## GOAL OF THE EXERCISE
Below this line are records; transcribe exactly the lines between the one holding "Nombre del Usuario" and the one holding "pic.twitter.com/A6tS23Ndx6", inclusive, and omit the pictures.

#### GIVEN DATA ####

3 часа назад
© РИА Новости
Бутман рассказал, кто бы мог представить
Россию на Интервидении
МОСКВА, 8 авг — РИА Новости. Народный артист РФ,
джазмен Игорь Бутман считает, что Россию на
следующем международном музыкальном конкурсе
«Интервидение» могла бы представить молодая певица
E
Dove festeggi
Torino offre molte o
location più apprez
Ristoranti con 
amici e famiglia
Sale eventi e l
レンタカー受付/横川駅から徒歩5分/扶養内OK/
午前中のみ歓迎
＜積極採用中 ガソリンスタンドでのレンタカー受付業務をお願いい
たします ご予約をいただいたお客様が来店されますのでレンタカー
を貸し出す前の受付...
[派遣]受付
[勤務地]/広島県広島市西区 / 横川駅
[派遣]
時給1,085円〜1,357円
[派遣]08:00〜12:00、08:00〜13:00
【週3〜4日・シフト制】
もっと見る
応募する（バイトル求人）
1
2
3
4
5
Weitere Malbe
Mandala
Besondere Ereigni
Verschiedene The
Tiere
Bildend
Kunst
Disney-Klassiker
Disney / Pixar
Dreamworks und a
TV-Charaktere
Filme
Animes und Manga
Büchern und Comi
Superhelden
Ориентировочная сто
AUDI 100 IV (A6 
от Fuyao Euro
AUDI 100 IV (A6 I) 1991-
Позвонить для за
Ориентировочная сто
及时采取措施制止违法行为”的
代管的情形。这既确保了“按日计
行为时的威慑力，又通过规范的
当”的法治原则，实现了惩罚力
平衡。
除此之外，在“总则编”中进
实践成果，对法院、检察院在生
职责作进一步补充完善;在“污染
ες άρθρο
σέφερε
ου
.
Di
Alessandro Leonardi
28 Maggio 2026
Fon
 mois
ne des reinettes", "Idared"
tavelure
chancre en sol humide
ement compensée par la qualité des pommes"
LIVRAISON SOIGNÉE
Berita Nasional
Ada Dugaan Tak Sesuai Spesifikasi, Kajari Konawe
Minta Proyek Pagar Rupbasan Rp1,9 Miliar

####
#### GIVEN DATA ####

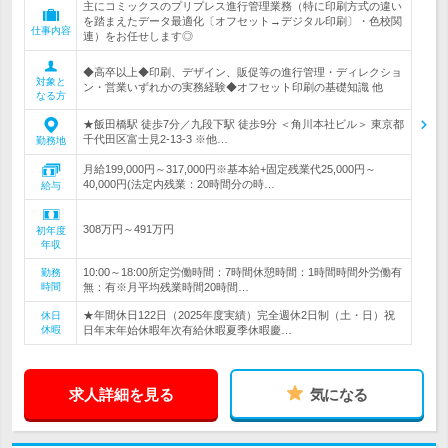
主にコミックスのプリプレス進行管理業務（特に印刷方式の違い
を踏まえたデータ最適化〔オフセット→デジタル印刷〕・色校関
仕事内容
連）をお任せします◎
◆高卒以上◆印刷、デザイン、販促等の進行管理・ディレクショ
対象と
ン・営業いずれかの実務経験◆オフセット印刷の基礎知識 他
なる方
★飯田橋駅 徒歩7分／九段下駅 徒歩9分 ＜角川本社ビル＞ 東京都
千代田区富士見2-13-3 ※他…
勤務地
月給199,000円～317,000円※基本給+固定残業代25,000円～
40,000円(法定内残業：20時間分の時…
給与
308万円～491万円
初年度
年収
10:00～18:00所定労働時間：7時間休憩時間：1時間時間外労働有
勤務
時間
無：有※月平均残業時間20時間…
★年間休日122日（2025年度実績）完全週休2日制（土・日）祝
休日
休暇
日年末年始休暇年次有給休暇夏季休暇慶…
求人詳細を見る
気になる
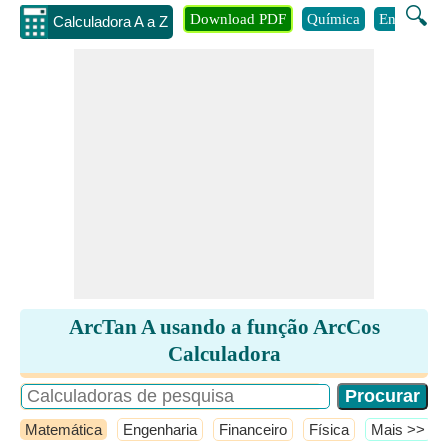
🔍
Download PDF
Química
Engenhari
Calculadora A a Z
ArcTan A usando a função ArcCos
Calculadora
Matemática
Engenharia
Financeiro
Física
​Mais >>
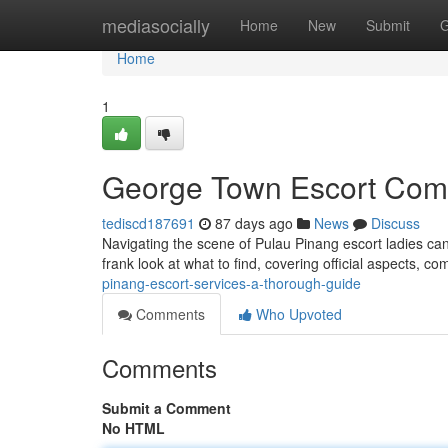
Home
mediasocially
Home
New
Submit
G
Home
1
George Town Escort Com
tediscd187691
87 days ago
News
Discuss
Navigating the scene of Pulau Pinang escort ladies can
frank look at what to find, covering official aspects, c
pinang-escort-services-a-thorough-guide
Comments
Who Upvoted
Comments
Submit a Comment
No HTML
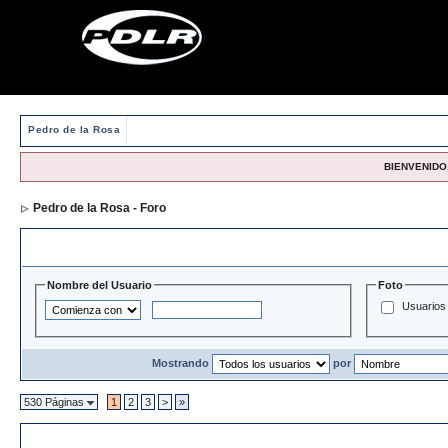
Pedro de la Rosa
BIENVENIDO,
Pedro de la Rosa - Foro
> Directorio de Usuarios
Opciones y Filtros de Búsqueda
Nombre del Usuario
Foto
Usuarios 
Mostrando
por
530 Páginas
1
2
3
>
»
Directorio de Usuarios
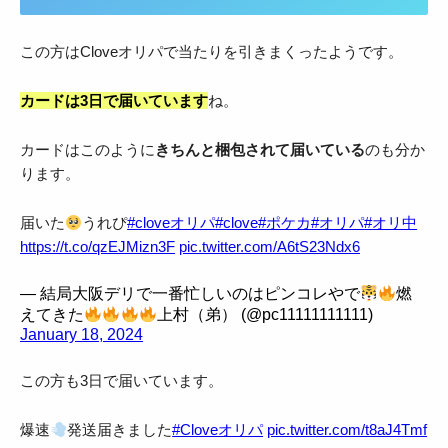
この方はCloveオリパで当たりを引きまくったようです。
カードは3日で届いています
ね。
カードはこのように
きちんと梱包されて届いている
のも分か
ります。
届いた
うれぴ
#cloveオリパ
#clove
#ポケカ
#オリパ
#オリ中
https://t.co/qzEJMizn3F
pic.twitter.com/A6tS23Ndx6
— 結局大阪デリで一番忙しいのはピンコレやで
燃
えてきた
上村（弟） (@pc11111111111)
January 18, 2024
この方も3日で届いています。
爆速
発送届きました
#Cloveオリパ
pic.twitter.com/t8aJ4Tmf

####

## EXERCISE SOLUTION
Nombre del Usuario
Foto
Usuarios 
Mostrando
por
530 Páginas
1
2
3
>
»
Directorio de Usuarios
この方はCloveオリパで当たりを引きまくったようです。
カードは3日で届いています
ね。
カードはこのように
きちんと梱包されて届いている
のも分か
ります。
届いた
うれぴ
#cloveオリパ
#clove
#ポケカ
#オリパ
#オリ中
https://t.co/qzEJMizn3F
pic.twitter.com/A6tS23Ndx6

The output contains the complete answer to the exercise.